Content starts
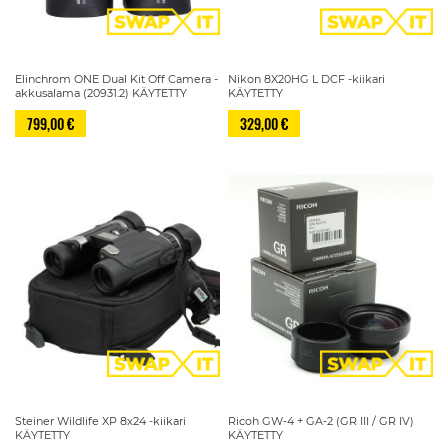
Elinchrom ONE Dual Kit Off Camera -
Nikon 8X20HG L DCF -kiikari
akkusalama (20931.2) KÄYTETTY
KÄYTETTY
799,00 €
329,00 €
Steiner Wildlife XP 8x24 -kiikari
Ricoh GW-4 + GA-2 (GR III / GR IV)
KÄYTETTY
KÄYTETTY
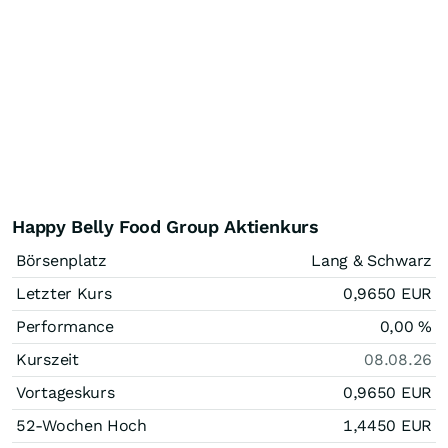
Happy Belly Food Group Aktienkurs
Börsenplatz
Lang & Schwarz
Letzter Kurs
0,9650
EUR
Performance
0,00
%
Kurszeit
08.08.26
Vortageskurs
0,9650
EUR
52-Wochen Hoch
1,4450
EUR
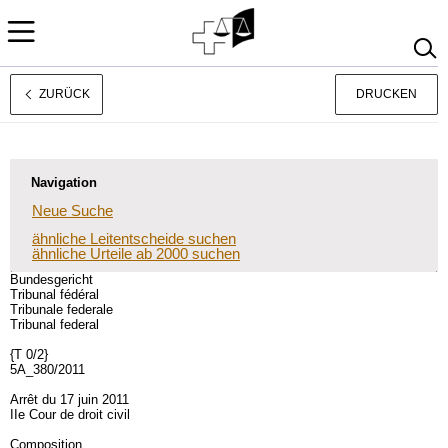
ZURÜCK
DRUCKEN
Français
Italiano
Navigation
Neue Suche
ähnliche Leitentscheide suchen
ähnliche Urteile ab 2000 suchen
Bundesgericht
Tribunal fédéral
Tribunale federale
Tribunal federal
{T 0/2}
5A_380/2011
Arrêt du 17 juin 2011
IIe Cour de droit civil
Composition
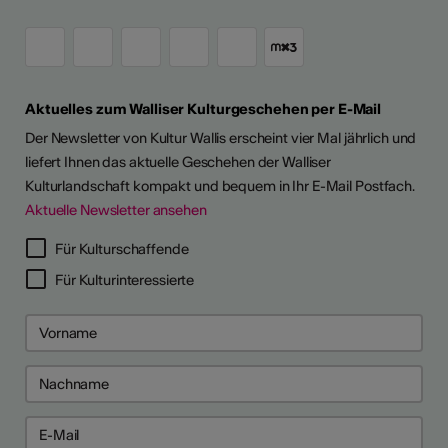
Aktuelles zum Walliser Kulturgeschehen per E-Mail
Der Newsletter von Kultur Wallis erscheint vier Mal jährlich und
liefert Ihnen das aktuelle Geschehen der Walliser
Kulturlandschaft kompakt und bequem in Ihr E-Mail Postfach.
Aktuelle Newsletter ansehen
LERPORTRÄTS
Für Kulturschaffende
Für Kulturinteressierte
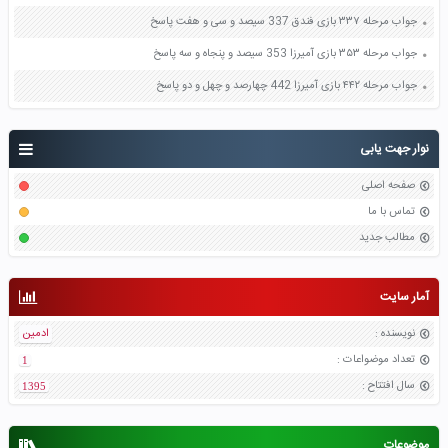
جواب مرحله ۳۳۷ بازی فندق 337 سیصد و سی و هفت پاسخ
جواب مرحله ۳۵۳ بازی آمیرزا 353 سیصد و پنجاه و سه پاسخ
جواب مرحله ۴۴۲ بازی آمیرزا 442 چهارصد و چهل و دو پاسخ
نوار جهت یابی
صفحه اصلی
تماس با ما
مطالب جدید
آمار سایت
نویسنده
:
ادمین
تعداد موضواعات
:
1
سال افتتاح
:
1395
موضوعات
Content ends
Content starts
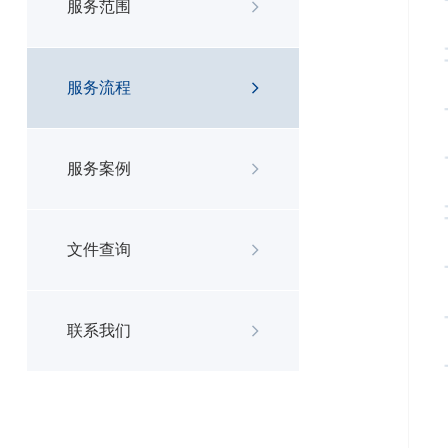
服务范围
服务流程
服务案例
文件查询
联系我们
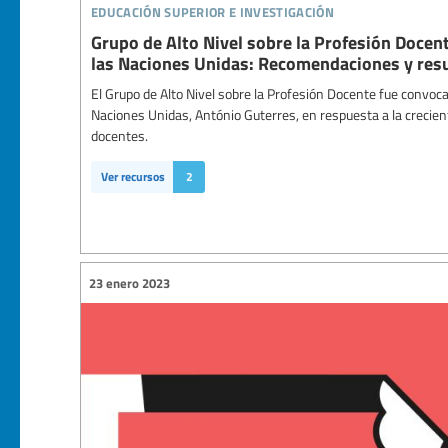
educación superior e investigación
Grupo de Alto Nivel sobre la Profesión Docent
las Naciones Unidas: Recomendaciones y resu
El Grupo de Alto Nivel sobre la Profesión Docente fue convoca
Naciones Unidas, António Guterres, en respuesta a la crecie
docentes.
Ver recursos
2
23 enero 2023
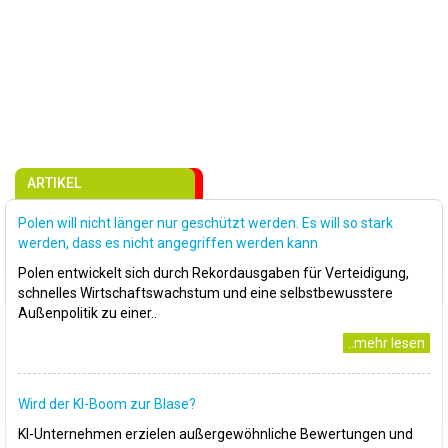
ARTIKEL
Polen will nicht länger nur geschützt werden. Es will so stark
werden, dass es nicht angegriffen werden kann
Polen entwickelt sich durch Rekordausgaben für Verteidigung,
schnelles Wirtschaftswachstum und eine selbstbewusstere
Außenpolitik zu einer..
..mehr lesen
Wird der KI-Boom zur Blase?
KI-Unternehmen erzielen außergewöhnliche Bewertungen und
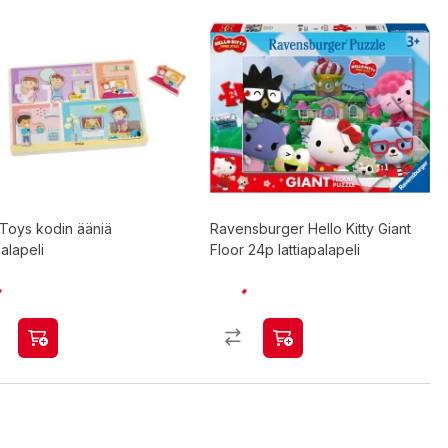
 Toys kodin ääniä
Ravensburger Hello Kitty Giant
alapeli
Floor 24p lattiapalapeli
Content ends
Exercise description
For the string "Alto", go through the entries above and copy each line where it occurs.

Solution
Grupo de Alto Nivel sobre la Profesión Docent
El Grupo de Alto Nivel sobre la Profesión Docente fue convoca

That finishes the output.